In [1]:
import asyncio
import getpass
import io
import json
import numpy as np
import os
import requests
import sys
import time
from IPython.display import Audio

cartesia_dir = f"/home/{getpass.getuser()}/cartesia-python"
sys.path.insert(0, cartesia_dir)
from cartesia.tts import CartesiaTTS, AsyncCartesiaTTS

In [2]:
api_key = os.environ.get("CARTESIA_API_KEY")

def get_stream_generation(generator):
    audio_data = io.BytesIO()
    for output in generator:
        buffer = output["audio"]
        audio_data.write(buffer)
    audio_data.seek(0)
    return {"audio": audio_data, "sampling_rate": output["sampling_rate"]}

async def get_async_stream_generation(generator):
    audio_data = io.BytesIO()
    async for output in generator:
        buffer = output["audio"]
        audio_data.write(buffer)
    audio_data.seek(0)
    return {"audio": audio_data, "sampling_rate": output["sampling_rate"]}

async def get_async_generation(client, transcript, voice, websocket):
    return await client.generate(transcript=transcript, voice=voice, websocket=websocket)

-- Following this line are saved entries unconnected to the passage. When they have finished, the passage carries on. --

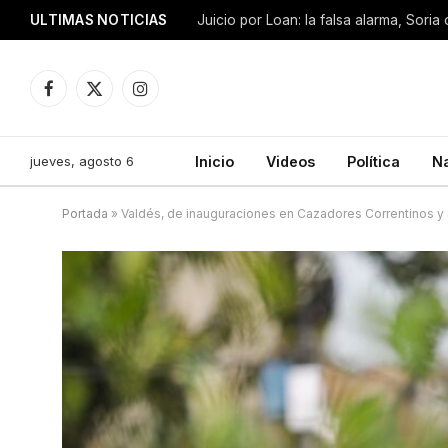
ULTIMAS NOTICIAS
Facebook
X
Instagram
(Twitter)
jueves, agosto 6
Inicio
Videos
Política
N
Portada
»
Valdés, de inauguraciones en Cazadores Correntinos y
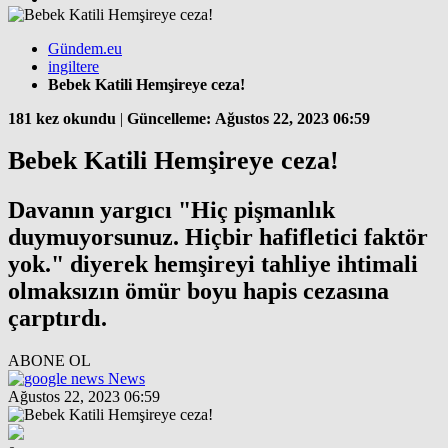
Gündem.eu
ingiltere
Bebek Katili Hemşireye ceza!
181 kez okundu
|
Güncelleme: Ağustos 22, 2023 06:59
Bebek Katili Hemşireye ceza!
Davanın yargıcı "Hiç pişmanlık
duymuyorsunuz. Hiçbir hafifletici faktör
yok." diyerek hemşireyi tahliye ihtimali
olmaksızın ömür boyu hapis cezasına
çarptırdı.
ABONE OL
News
Ağustos 22, 2023 06:59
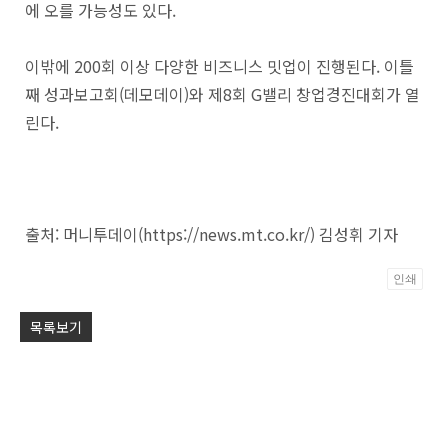
에 오를 가능성도 있다.
이밖에 200회 이상 다양한 비즈니스 밋업이 진행된다. 이틀
째 성과보고회(데모데이)와 제8회 G밸리 창업경진대회가 열
린다.
출처: 머니투데이(https://news.mt.co.kr/) 김성휘 기자
인쇄
Po
목록보기
by
KB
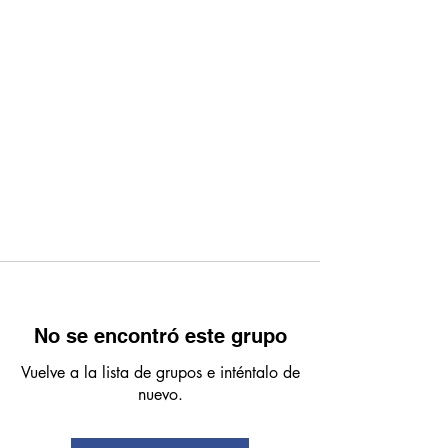
No se encontró este grupo
Vuelve a la lista de grupos e inténtalo de
nuevo.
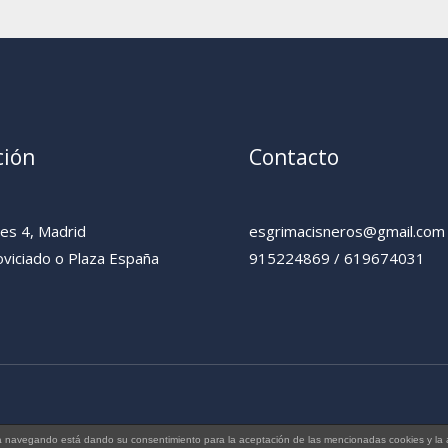
ción
Contacto
yes 4, Madrid
esgrimacisneros@gmail.com
viciado o Plaza España
915224869 / 619674031
tinúa navegando está dando su consentimiento para la aceptación de las mencionadas cookies y l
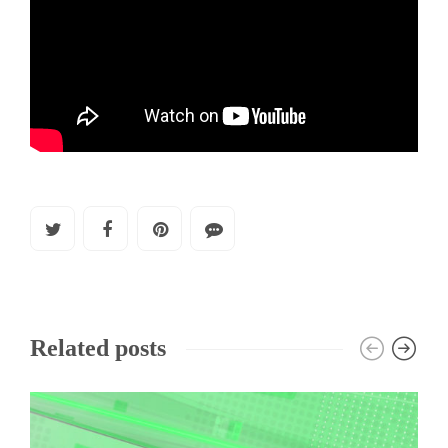
Related posts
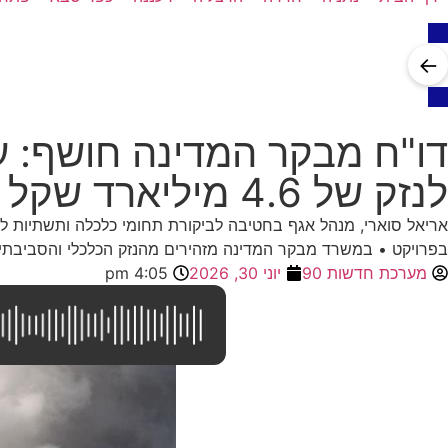
←
דו"ח מבקר המדינה חושף: עי
לנזק של 4.6 מיליארד שקל
אריאל סוארי, מנהל אגף בחטיבה לביקורת תחומי כלכלה ותשתיות לאו
בפרויקט • במשרד מבקר המדינה מזהירים מהנזק הכלכלי והסביבתי,
מערכת חדשות 90
יוני 30, 2026
4:05 pm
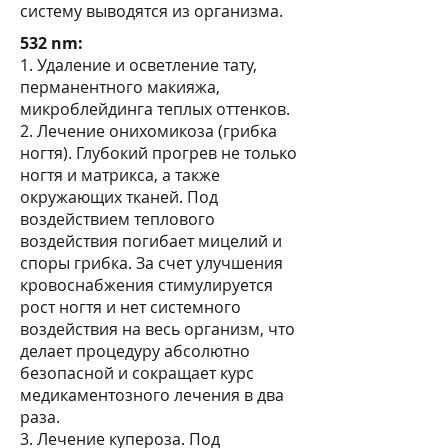
систему выводятся из организма.
532 nm:
1. Удаление и осветление тату,
перманентного макияжа,
микроблейдинга теплых оттенков.
2. Лечение онихомикоза (грибка
ногтя). Глубокий прогрев не только
ногтя и матрикса, а также
окружающих тканей. Под
воздействием теплового
воздействия погибает мицелий и
споры грибка. За счет улучшения
кровоснабжения стимулируется
рост ногтя и нет системного
воздействия на весь организм, что
делает процедуру абсолютно
безопасной и сокращает курс
медикаментозного лечения в два
раза.
3. Лечение купероза. Под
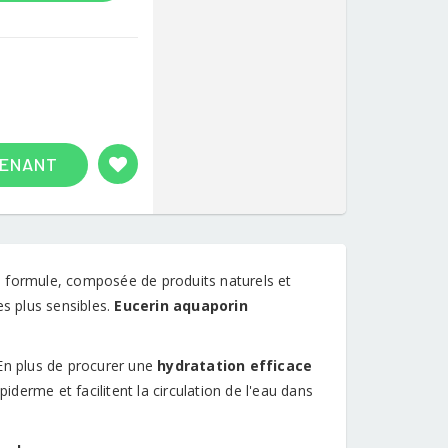
TENANT
a formule, composée de produits naturels et
es plus sensibles.
Eucerin aquaporin
 En plus de procurer une
hydratation efficace
piderme et facilitent la circulation de l'eau dans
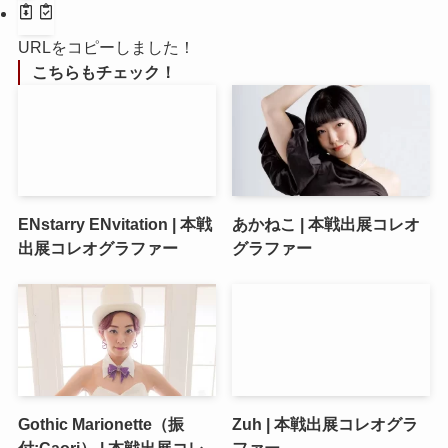
URLをコピーしました！
こちらもチェック！
ENstarry ENvitation | 本戦
あかねこ | 本戦出展コレオ
出展コレオグラファー
グラファー
Gothic Marionette（振
Zuh | 本戦出展コレオグラ
付:Caori） | 本戦出展コレ
ファー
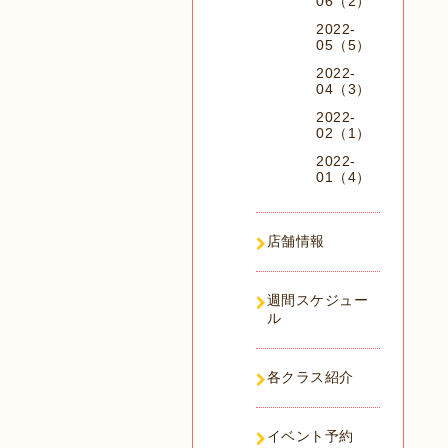
06（2）
2022-
05（5）
2022-
04（3）
2022-
02（1）
2022-
01（4）
店舗情報
週間スケジュー
ル
各クラス紹介
イベント予約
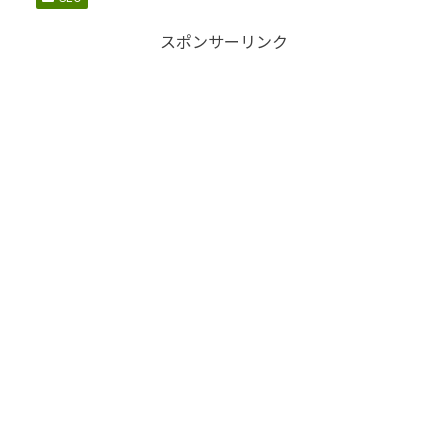
スポンサーリンク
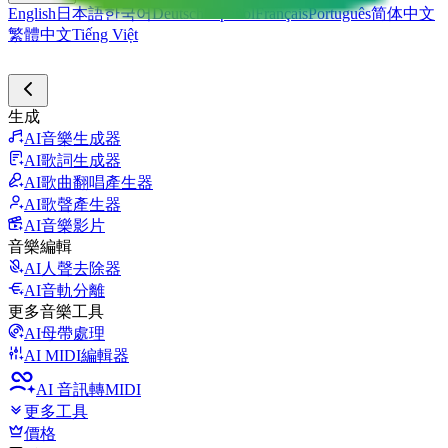
English
日本語
한국어
Deutsch
Español
Français
Português
简体中文
繁體中文
Tiếng Việt
生成
AI音樂生成器
AI歌詞生成器
AI歌曲翻唱產生器
AI歌聲產生器
AI音樂影片
音樂編輯
AI人聲去除器
AI音軌分離
更多音樂工具
AI母帶處理
AI MIDI編輯器
AI 音訊轉MIDI
更多工具
價格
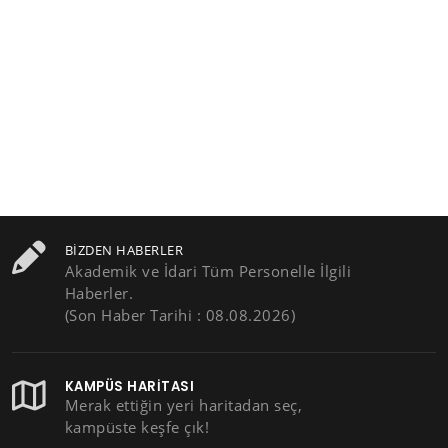
BIZDEN HABERLER
Akademik ve İdari Tüm Personelle İlgili
Haberler.
(Son Haber Tarihi : 08.08.2026)
KAMPÜS HARITASI
Merak ettiğin yeri haritadan seç,
kampüste keşfe çık!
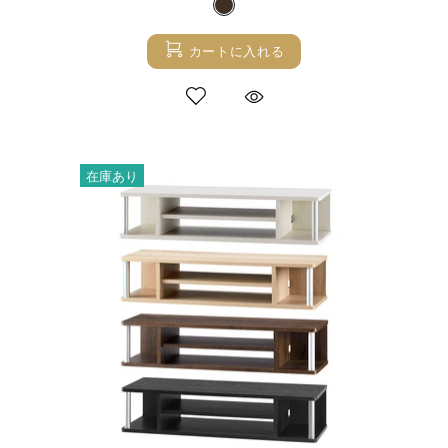
カートに入れる
在庫あり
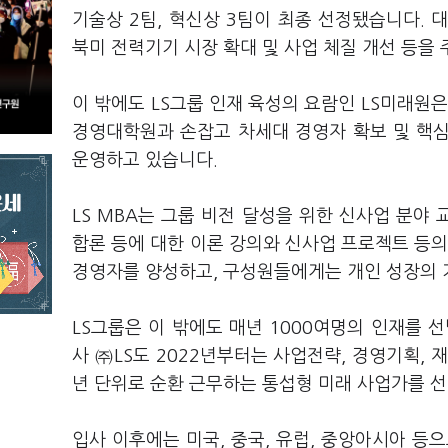
기술상 2팀, 혁신상 3팀이 최종 선정됐습니다. 
북미 전력기기 시장 확대 및 사업 체질 개선 등을
이 밖에도 LS그룹 인재 육성의 요람인 LS미래원
경영대학원과 손잡고 차세대 경영자 확보 및 핵심
운영하고 있습니다.
LS MBA는 그룹 비전 달성을 위한 신사업 분야
합론 등에 대한 이론 강의와 신사업 프로젝트 등의
경영자를 양성하고, 구성원들에게는 개인 성장의 
LS그룹은 이 밖에도 매년 1000여명의 인재를 
사 ㈜LS도 2022년부터는 사업전략, 경영기획, 
년 단위로 순환 근무하는 통섭형 미래 사업가를 
입사 이후에는 미국, 중국, 유럽, 중앙아시아 등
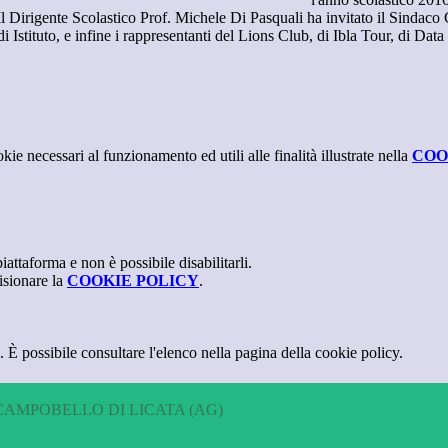
 Dirigente Scolastico Prof. Michele Di Pasquali ha invitato il Sindaco G
o di Istituto, e infine i rappresentanti del Lions Club, di Ibla Tour, di D
kie necessari al funzionamento ed utili alle finalità illustrate nella
COO
attaforma e non è possibile disabilitarli.
isionare la
COOKIE POLICY
.
 È possibile consultare l'elenco nella pagina della cookie policy.
CAMPOBELLO DI LICATA (AG)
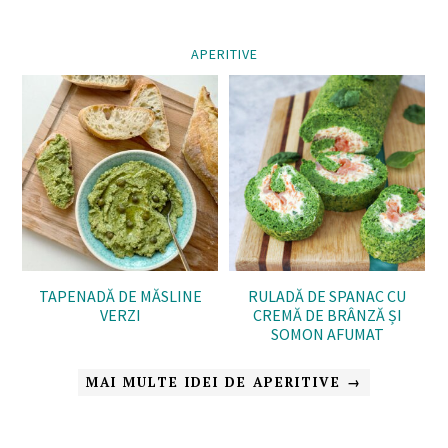
APERITIVE
TAPENADĂ DE MĂSLINE
RULADĂ DE SPANAC CU
VERZI
CREMĂ DE BRÂNZĂ ȘI
SOMON AFUMAT
MAI MULTE IDEI DE APERITIVE →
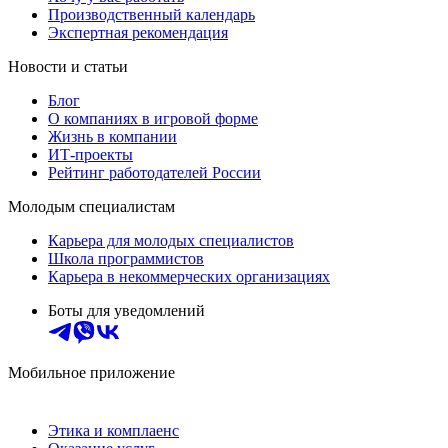
Производственный календарь
Экспертная рекомендация
Новости и статьи
Блог
О компаниях в игровой форме
Жизнь в компании
ИТ-проекты
Рейтинг работодателей России
Молодым специалистам
Карьера для молодых специалистов
Школа программистов
Карьера в некоммерческих организациях
Боты для уведомлений
Мобильное приложение
Этика и комплаенс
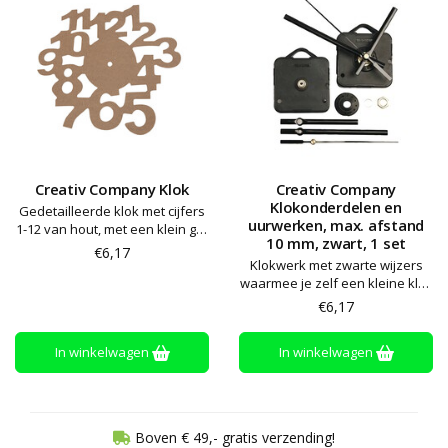
Creativ Company Klok
Creativ Company
Klokonderdelen en
Gedetailleerde klok met cijfers
uurwerken, max. afstand
1-12 van hout, met een klein gat
10 mm, zwart, 1 set
in het midden (d: 1 cm) voor het
€6,17
monteren van de wijzer en het
Klokwerk met zwarte wijzers
uurwerk (niet inclusief)
waarmee je zelf een kleine klok
kunt maken (artikelnr. 14000 –
€6,17
niet inbegrepen)
In winkelwagen
In winkelwagen
Boven € 49,- gratis verzending!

def display_audio_result(result_dict):
    audio = result_dict["audio"]
    if not isinstance(audio, bytes):
        audio = audio.read()
    audio = np.frombuffer(audio, dtype=np.float32)
    print(len(audio))
    display(Audio(audio, rate=result_dict["sampling_rate"]))

In [3]:
try:
    # there seems to be some weird caching with display(Audio()) when the variable already exists
    del sync_output_socket, sync_output_http, sync_output_socket_stream, sync_output_http_stream
    del async_output_socket, async_output_http, async_output_socket_stream, async_output_http_stream
except:
    pass

client = CartesiaTTS(api_key=api_key)
voices = client.get_voices()
embedding = client.get_voice_embedding(voice_id=voices["Milo"]["id"])
transcript = "Hello! Welcome to Cartesia. It is great to speak with you!"

start = time.time()
sync_output_socket = client.generate(transcript=transcript, voice=embedding, websocket=True)
print(f"Sync socket generation took {time.time()-start:.2f} sec")

start = time.time()
sync_output_http = client.generate(transcript=transcript, voice=embedding, websocket=False)
print(f"Sync HTTP generation took {time.time()-start:.2f} sec")

start = time.time()
sync_output_socket_stream = get_stream_generation(client.generate(transcript=transcript, voice=embedding, websocket=True, stream=True))
print(f"Sync socket streaming generation took {time.time()-start:.2f} sec")

start = time.time()
sync_output_http_stream = get_stream_generation(client.generate(transcript=transcript, voice=embedding, websocket=False, stream=True))
print(f"Sync HTTP streaming generation took {time.time()-start:.2f} sec")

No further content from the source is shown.